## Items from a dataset
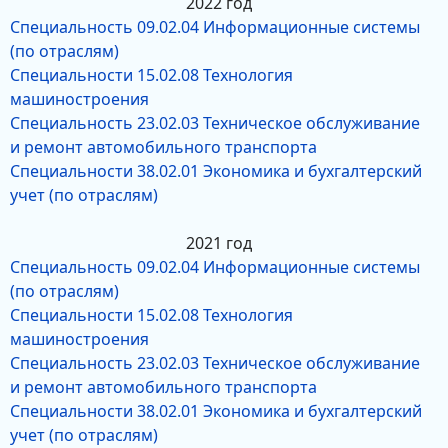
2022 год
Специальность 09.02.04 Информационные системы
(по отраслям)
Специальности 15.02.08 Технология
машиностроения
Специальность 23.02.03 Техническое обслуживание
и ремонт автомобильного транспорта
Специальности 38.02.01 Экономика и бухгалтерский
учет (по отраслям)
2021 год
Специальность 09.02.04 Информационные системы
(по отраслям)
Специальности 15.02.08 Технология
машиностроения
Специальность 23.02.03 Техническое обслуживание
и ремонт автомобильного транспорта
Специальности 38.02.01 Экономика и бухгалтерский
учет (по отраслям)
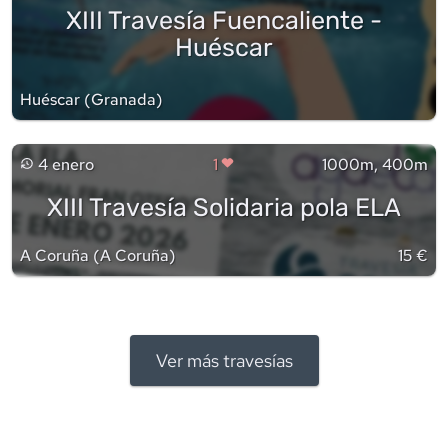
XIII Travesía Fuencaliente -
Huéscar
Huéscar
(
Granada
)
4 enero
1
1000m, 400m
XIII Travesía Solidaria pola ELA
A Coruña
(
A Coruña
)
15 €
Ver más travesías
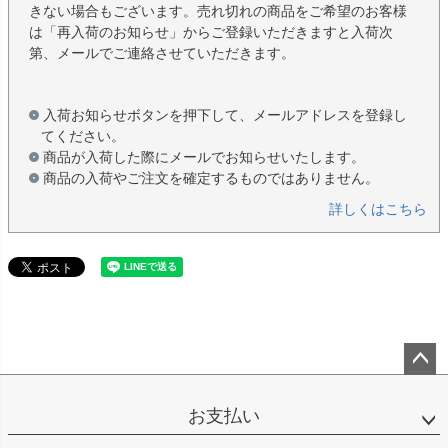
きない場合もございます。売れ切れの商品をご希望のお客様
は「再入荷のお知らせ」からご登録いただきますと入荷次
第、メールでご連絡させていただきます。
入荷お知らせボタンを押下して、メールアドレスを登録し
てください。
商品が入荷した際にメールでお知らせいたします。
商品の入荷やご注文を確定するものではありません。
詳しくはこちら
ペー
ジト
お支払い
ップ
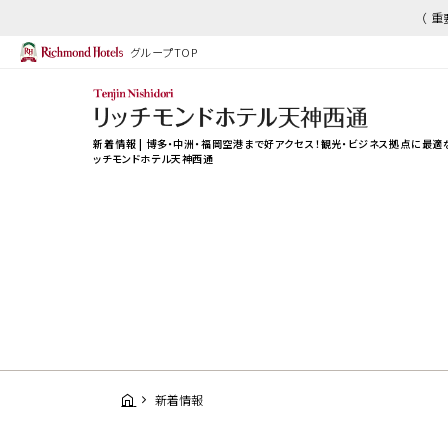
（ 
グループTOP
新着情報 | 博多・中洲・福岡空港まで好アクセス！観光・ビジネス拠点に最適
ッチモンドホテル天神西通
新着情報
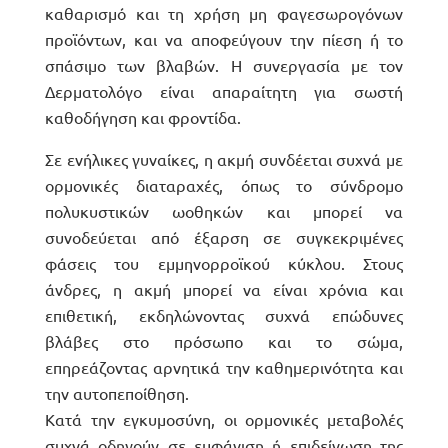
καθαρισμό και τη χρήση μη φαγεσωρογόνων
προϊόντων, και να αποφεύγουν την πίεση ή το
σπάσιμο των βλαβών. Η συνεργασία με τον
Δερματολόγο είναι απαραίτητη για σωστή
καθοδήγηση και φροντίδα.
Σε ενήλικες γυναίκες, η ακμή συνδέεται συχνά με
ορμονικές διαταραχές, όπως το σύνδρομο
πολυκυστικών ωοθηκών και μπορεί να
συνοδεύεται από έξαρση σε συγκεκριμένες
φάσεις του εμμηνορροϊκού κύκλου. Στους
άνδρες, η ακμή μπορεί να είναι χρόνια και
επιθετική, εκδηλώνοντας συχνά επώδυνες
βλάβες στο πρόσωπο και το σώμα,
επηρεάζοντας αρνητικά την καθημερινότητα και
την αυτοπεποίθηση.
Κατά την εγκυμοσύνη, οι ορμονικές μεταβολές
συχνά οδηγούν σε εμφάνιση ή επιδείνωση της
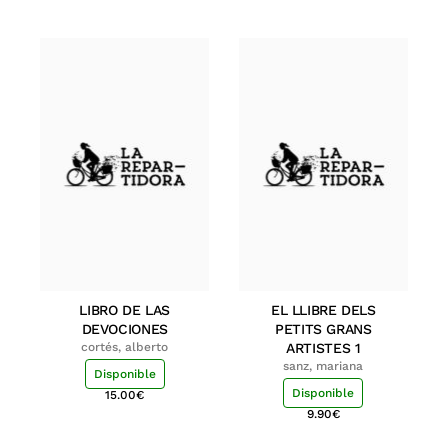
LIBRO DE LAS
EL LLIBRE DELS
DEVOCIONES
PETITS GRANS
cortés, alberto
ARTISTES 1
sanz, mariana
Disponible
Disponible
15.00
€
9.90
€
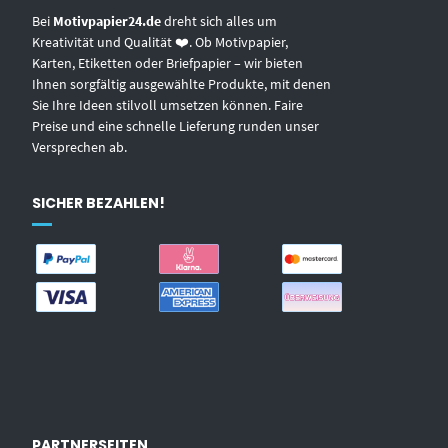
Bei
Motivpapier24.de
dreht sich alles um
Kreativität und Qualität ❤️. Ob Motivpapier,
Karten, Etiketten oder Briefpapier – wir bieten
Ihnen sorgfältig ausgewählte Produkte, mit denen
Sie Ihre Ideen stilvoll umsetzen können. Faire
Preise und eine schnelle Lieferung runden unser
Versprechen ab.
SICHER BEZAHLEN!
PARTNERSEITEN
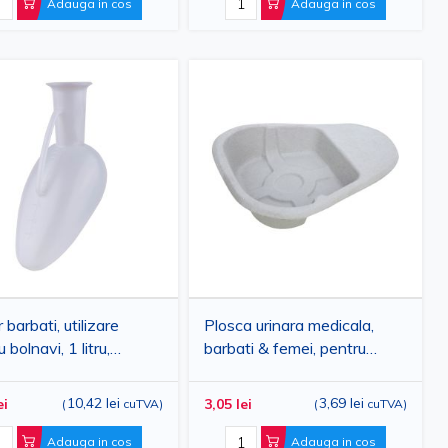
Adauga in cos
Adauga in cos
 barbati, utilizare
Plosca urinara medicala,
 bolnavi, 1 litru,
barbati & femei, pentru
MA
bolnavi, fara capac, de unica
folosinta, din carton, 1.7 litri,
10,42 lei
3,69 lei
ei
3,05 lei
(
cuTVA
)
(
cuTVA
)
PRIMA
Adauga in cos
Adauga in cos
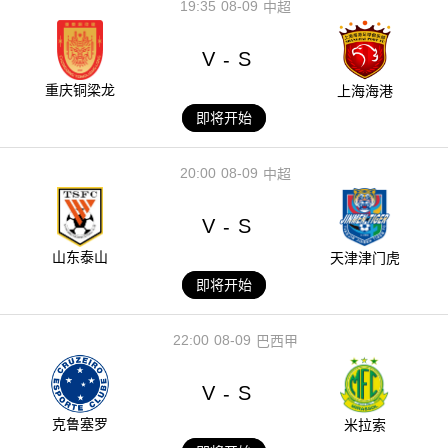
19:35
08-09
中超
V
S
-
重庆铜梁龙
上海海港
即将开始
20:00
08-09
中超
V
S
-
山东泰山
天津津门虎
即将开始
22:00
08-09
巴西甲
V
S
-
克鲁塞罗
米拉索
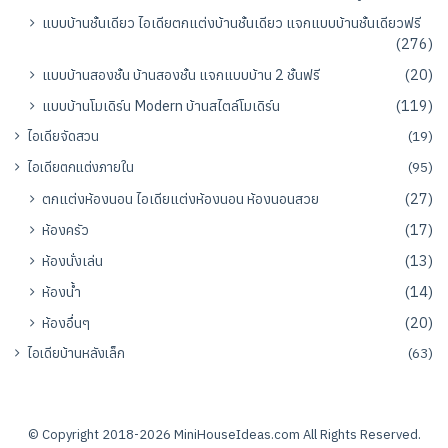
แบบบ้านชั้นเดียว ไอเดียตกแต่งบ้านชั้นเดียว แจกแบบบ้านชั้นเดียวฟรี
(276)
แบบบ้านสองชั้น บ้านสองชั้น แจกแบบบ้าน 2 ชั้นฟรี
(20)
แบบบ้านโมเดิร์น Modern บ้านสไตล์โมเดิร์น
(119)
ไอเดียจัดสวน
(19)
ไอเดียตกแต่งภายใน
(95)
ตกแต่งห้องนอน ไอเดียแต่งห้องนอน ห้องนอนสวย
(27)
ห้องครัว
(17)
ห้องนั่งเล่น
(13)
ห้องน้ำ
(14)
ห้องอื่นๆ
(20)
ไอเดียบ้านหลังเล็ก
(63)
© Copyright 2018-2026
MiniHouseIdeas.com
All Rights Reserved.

## Your assignment
When you copy the records above, keep every word exact but leave out the pictures.

## Exercise answer
2022 год
Специальность 09.02.04 Информационные системы
(по отраслям)
Специальности 15.02.08 Технология
машиностроения
Специальность 23.02.03 Техническое обслуживание
и ремонт автомобильного транспорта
Специальности 38.02.01 Экономика и бухгалтерский
учет (по отраслям)
2021 год
Специальность 09.02.04 Информационные системы
(по отраслям)
Специальности 15.02.08 Технология
машиностроения
Специальность 23.02.03 Техническое обслуживание
и ремонт автомобильного транспорта
Специальности 38.02.01 Экономика и бухгалтерский
учет (по отраслям)
XIII Travesía Fuencaliente -
Huéscar
Huéscar
(
Granada
)
4 enero
1
1000m, 400m
XIII Travesía Solidaria pola ELA
A Coruña
(
A Coruña
)
15 €
Ver más travesías
きない場合もございます。売れ切れの商品をご希望のお客様
は「再入荷のお知らせ」からご登録いただきますと入荷次
第、メールでご連絡させていただきます。
入荷お知らせボタンを押下して、メールアドレスを登録し
てください。
商品が入荷した際にメールでお知らせいたします。
商品の入荷やご注文を確定するものではありません。
詳しくはこちら
ペー
ジト
お支払い
ップ
（ 
グループTOP
新着情報 | 博多・中洲・福岡空港まで好アクセス！観光・ビジネス拠点に最適
ッチモンドホテル天神西通
新着情報
καθαρισμό και τη χρήση μη φαγεσωρογόνων
προϊόντων, και να αποφεύγουν την πίεση ή το
σπάσιμο των βλαβών. Η συνεργασία με τον
Δερματολόγο είναι απαραίτητη για σωστή
καθοδήγηση και φροντίδα.
Σε ενήλικες γυναίκες, η ακμή συνδέεται συχνά με
ορμονικές διαταραχές, όπως το σύνδρομο
πολυκυστικών ωοθηκών και μπορεί να
συνοδεύεται από έξαρση σε συγκεκριμένες
φάσεις του εμμηνορροϊκού κύκλου. Στους
άνδρες, η ακμή μπορεί να είναι χρόνια και
επιθετική, εκδηλώνοντας συχνά επώδυνες
βλάβες στο πρόσωπο και το σώμα,
επηρεάζοντας αρνητικά την καθημερινότητα και
την αυτοπεποίθηση.
Κατά την εγκυμοσύνη, οι ορμονικές μεταβολές
συχνά οδηγούν σε εμφάνιση ή επιδείνωση της
LIBRO DE LAS
EL LLIBRE DELS
DEVOCIONES
PETITS GRANS
cortés, alberto
ARTISTES 1
sanz, mariana
Disponible
Disponible
15.00
€
9.90
€
Bei
Motivpapier24.de
dreht sich alles um
Kreativität und Qualität ❤️. Ob Motivpapier,
Karten, Etiketten oder Briefpapier – wir bieten
Ihnen sorgfältig ausgewählte Produkte, mit denen
Sie Ihre Ideen stilvoll umsetzen können. Faire
Preise und eine schnelle Lieferung runden unser
Versprechen ab.
SICHER BEZAHLEN!
PARTNERSEITEN
Adauga in cos
Adauga in cos
 barbati, utilizare
Plosca urinara medicala,
 bolnavi, 1 litru,
barbati & femei, pentru
MA
bolnavi, fara capac, de unica
folosinta, din carton, 1.7 litri,
10,42 lei
3,69 lei
ei
3,05 lei
(
cuTVA
)
(
cuTVA
)
PRIMA
Adauga in cos
Adauga in cos
19:35
08-09
中超
V
S
-
重庆铜梁龙
上海海港
即将开始
20:00
08-09
中超
V
S
-
山东泰山
天津津门虎
即将开始
22:00
08-09
巴西甲
V
S
-
克鲁塞罗
米拉索
แบบบ้านชั้นเดียว ไอเดียตกแต่งบ้านชั้นเดียว แจกแบบบ้านชั้นเดียวฟรี
(276)
แบบบ้านสองชั้น บ้านสองชั้น แจกแบบบ้าน 2 ชั้นฟรี
(20)
แบบบ้านโมเดิร์น Modern บ้านสไตล์โมเดิร์น
(119)
ไอเดียจัดสวน
(19)
ไอเดียตกแต่งภายใน
(95)
ตกแต่งห้องนอน ไอเดียแต่งห้องนอน ห้องนอนสวย
(27)
ห้องครัว
(17)
ห้องนั่งเล่น
(13)
ห้องน้ำ
(14)
ห้องอื่นๆ
(20)
ไอเดียบ้านหลังเล็ก
(63)
© Copyright 2018-2026
MiniHouseIdeas.com
All Rights Reserved.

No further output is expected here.